= EXERCISE REQUIREMENTS =
Copy out exactly the stretch below, from the line with "Versões T-Cross" through the line with "organismos, o aquellas subvenciones que ya le", both included; the pictures stay out.

= LISTED ENTRIES =
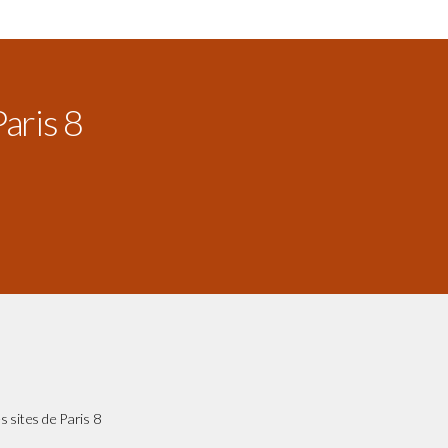
Paris 8
s sites de Paris 8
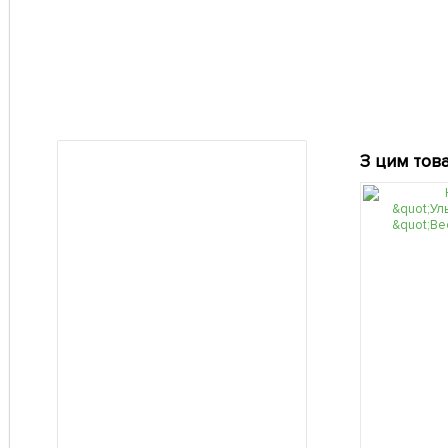
З цим тов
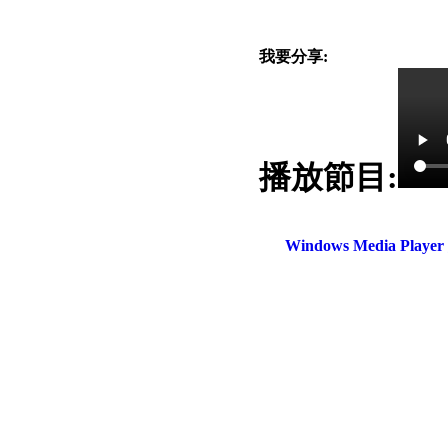
我要分享:
播放節目:
電話：(02)2369-9050
佳音電台地址：
傳真：(02)2362-7816
台北市和平東路二段24號10
Windows Media Play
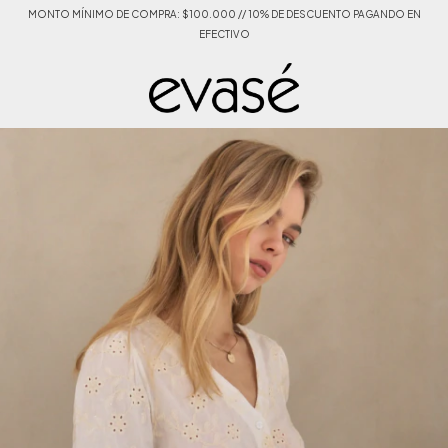
MONTO MÍNIMO DE COMPRA: $100.000 // 10% DE DESCUENTO PAGANDO EN
EFECTIVO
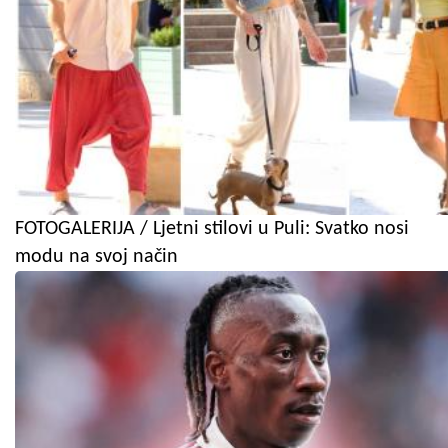
FOTOGALERIJA / Ljetni stilovi u Puli: Svatko nosi
modu na svoj način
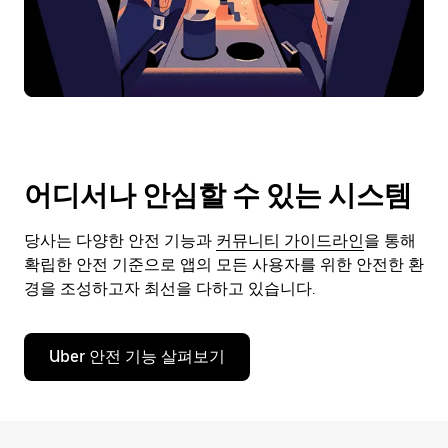
어디서나 안심할 수 있는 시스템
당사는 다양한 안전 기능과
커뮤니티 가이드라인
을 통해
확립한 안전 기준으로 앱의 모든 사용자를 위한 안전한 환
경을 조성하고자 최선을 다하고 있습니다.
Uber 안전 기능 살펴보기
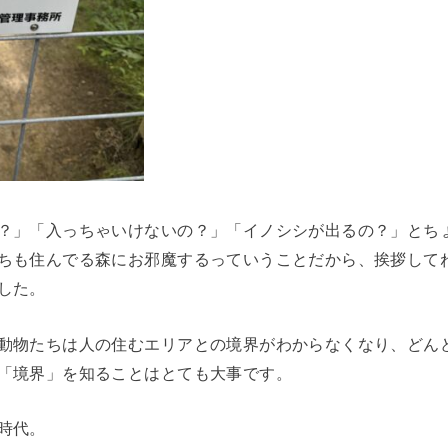
？」「入っちゃいけないの？」「イノシシが出るの？」とち
ちも住んでる森にお邪魔するっていうことだから、挨拶して
した。
動物たちは人の住むエリアとの境界がわからなくなり、どん
「境界」を知ることはとても大事です。
時代。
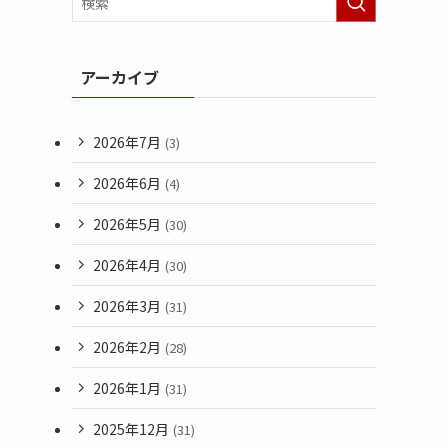
アーカイブ
2026年7月
(3)
2026年6月
(4)
2026年5月
(30)
2026年4月
(30)
2026年3月
(31)
2026年2月
(28)
2026年1月
(31)
2025年12月
(31)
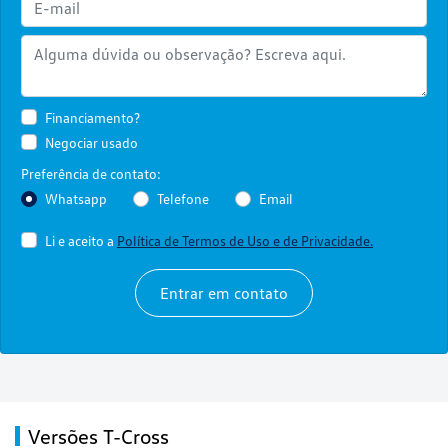
Financiamento?
Negociar usado
Preferência de contato:
Whatsapp
Telefone
Email
Li e aceito a
Política de Termos de Uso e de Privacidade.
Entrar em contato
Versões T-Cross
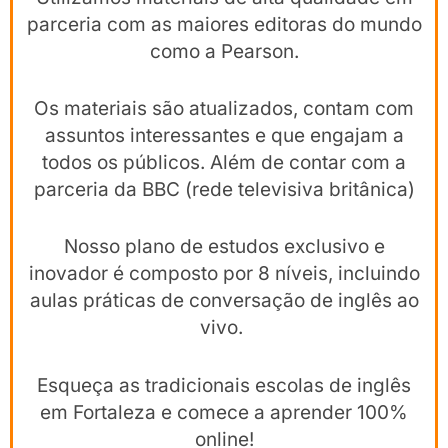
parceria com as maiores editoras do mundo
como a Pearson.
Os materiais são atualizados, contam com
assuntos interessantes e que engajam a
todos os públicos. Além de contar com a
parceria da BBC (rede televisiva britânica)
Nosso plano de estudos exclusivo e
inovador é composto por 8 níveis, incluindo
aulas práticas de conversação de inglês ao
vivo.
Esqueça as tradicionais escolas de inglês
em Fortaleza e comece a aprender 100%
online!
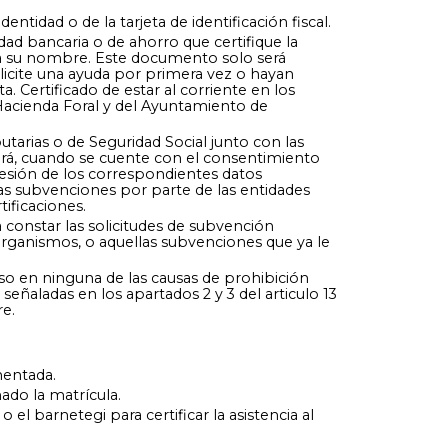
tidad o de la tarjeta de identificación fiscal.
d bancaria o de ahorro que certifique la
e a su nombre. Este documento solo será
licite una ayuda por primera vez o hayan
ta. Certificado de estar al corriente en los
 Hacienda Foral y del Ayuntamiento de
butarias o de Seguridad Social junto con las
uirá, cuando se cuente con el consentimiento
cesión de los correspondientes datos
as subvenciones por parte de las entidades
ificaciones.
a constar las solicitudes de subvención
organismos, o aquellas subvenciones que ya le
rso en ninguna de las causas de prohibición
eñaladas en los apartados 2 y 3 del articulo 13
re.
mentada.
do la matrícula.
l barnetegi para certificar la asistencia al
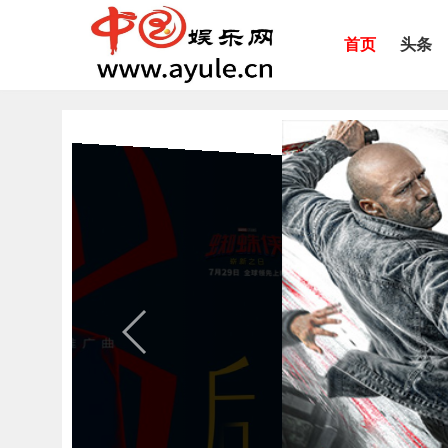
首页
头条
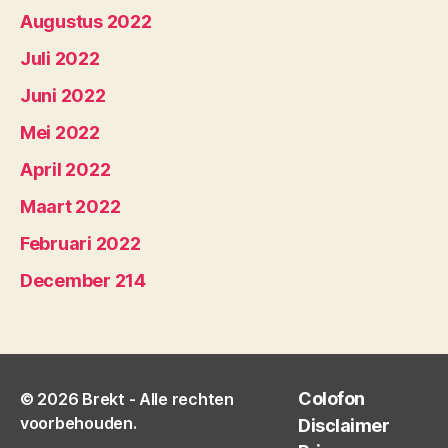
Augustus 2022
Juli 2022
Juni 2022
Mei 2022
April 2022
Maart 2022
Februari 2022
December 214
Colofon
© 2026
Brekt
- Alle rechten
voorbehouden.
Disclaimer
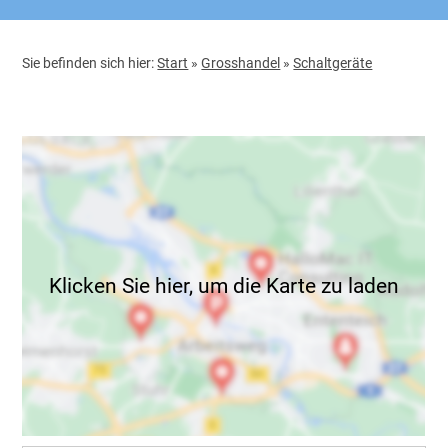
Sie befinden sich hier:
Start
»
Grosshandel
»
Schaltgeräte
Klicken Sie hier, um die Karte zu laden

= REPLY TO THE TASK =
Versões T-Cross
parceria com as maiores editoras do mundo
como a Pearson.
Os materiais são atualizados, contam com
assuntos interessantes e que engajam a
todos os públicos. Além de contar com a
parceria da BBC (rede televisiva britânica)
Nosso plano de estudos exclusivo e
inovador é composto por 8 níveis, incluindo
aulas práticas de conversação de inglês ao
vivo.
Esqueça as tradicionais escolas de inglês
em Fortaleza e comece a aprender 100%
online!
tidad o de la tarjeta de identificación fiscal.
d bancaria o de ahorro que certifique la
e a su nombre. Este documento solo será
licite una ayuda por primera vez o hayan
ta. Certificado de estar al corriente en los
 Hacienda Foral y del Ayuntamiento de
butarias o de Seguridad Social junto con las
uirá, cuando se cuente con el consentimiento
cesión de los correspondientes datos
as subvenciones por parte de las entidades
ificaciones.
a constar las solicitudes de subvención
organismos, o aquellas subvenciones que ya le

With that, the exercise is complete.